En Angleterre, où 64,5% des adultes étaient en surpoids ou obèses en 2024, le service de santé public croule sous les demandes de rendez-vous de patients en quête de ces traitements.
Face aux listes d'attente, des centaines de milliers de Britanniques se résignent à aller dans le privé et débourser 175 livres (200 euros) par mois pour le médicament.
Depuis début octobre, Heston Blumenthal propose le menu "The mindful experience", avec des portions deux fois plus petites que dans son menu phare "The journey", mais avec les mêmes textures et saveurs.
Le prix est de 275 livres (75 de moins que "The journey"), soit 314 euros. Le service, le personnel en cuisine restent les mêmes, justifie le chef.
En apéritif, une mousse aérienne, avec lime et thé vert, disparait en quelques secondes dans la bouche. "L'idée est de réveiller le palais", explique Heston Blumenthal.
Un plat intitulé "Au bord de la mer", se déguste avec le bruit des vagues et des mouettes dans les oreilles. Le chef a conçu une glace au crabe, présentée dans des cônes, façon glace à l'italienne.
- "Apprécier davantage" -
Le menu a connu le succès dès les premières semaines. Sur les 80 premiers clients, un seul a dit ne pas avoir suffisamment mangé.
"Quand il y a moins de nourriture, on peut l'apprécier davantage", professe Heston Blumenthal, qui passe volontiers dix minutes à croquer dans un simple grain de raisin, en analysant chacune de ses sensations.

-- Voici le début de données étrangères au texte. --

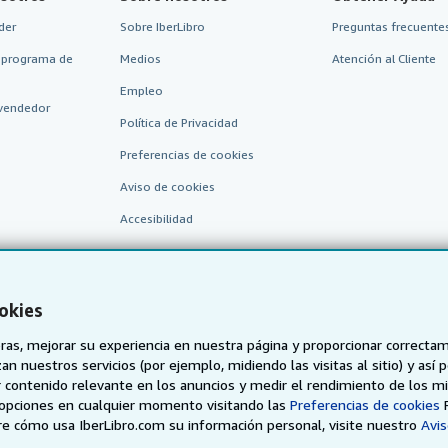
der
Sobre IberLibro
Preguntas frecuentes
 programa de
Medios
Atención al Cliente
Empleo
vendedor
Política de Privacidad
Preferencias de cookies
Aviso de cookies
Accesibilidad
okies
as, mejorar su experiencia en nuestra página y proporcionar correcta
n nuestros servicios (por ejemplo, midiendo las visitas al sitio) y así 
 contenido relevante en los anuncios y medir el rendimiento de los mi
AbeBooks.de
AbeBooks.fr
AbeBooks.it
AbeBooks Aus/
opciones en cualquier momento visitando las
Preferencias de cookies
e cómo usa IberLibro.com su información personal, visite nuestro
Avis
BookFinder.com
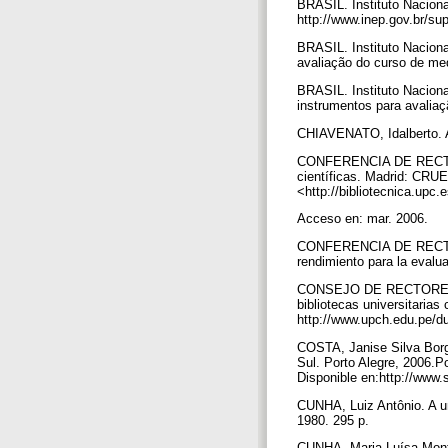
BRASIL. Instituto Naciona
http://www.inep.gov.br/su
BRASIL. Instituto Nacion
avaliação do curso de medi
BRASIL. Instituto Nacion
instrumentos para avaliaç
CHIAVENATO, Idalberto. A
CONFERENCIA DE RECTORE
científicas. Madrid: CRU
<http://bibliotecnica.up
Acceso en: mar. 2006.
CONFERENCIA DE RECTOR
rendimiento para la evalua
CONSEJO DE RECTORES D
bibliotecas universitarias
http://www.upch.edu.pe/d
COSTA, Janise Silva Borge
Sul. Porto Alegre, 2006.P
Disponible en:http://www
CUNHA, Luiz Antônio. A un
1980. 295 p.
CUNHA, Maria Luísa Mon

"Etre moins poussé par l'appétit m'a rendu plus conscient de mes papilles. Je me suis surpris à manger moins, mais avec plus de réflexion", dit le chef, qui continue de suivre le traitement.

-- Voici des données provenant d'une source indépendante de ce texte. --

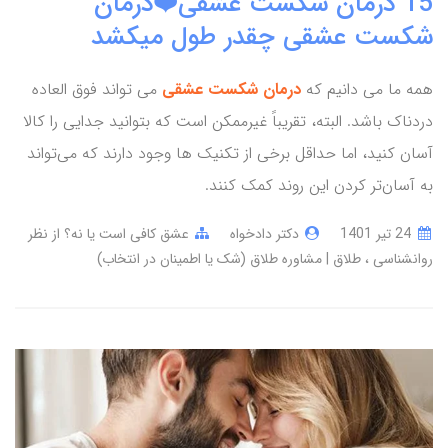
15 درمان شکست عشقی❤️درمان
شکست عشقی چقدر طول میکشد
همه ما می دانیم که
درمان شکست عشقی
می تواند فوق العاده
دردناک باشد. البته، تقریباً غیرممکن است که بتوانید جدایی را کالا
آسان کنید، اما حداقل برخی از تکنیک ها وجود دارند که می‌تواند
به آسان‌تر کردن این روند کمک کنند.
24 تير 1401
دکتر دادخواه
عشق کافی است یا نه؟ از نظر
روانشناسی
طلاق | مشاوره طلاق (شک یا اطمینان در انتخاب)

Il n'est pas le seul à avoir pris conscience du bouleversement en cours.
Le chef d'origine indienne Atul Kochhar a lancé un menu avec des plats plus petits après avoir entendu des clients dire: "C'est un peu trop, nous ne pourrons pas tout manger". "Je mentirais si je disais que je ne suis pas inquiet", a-t-il confié à la télévision Channel 4.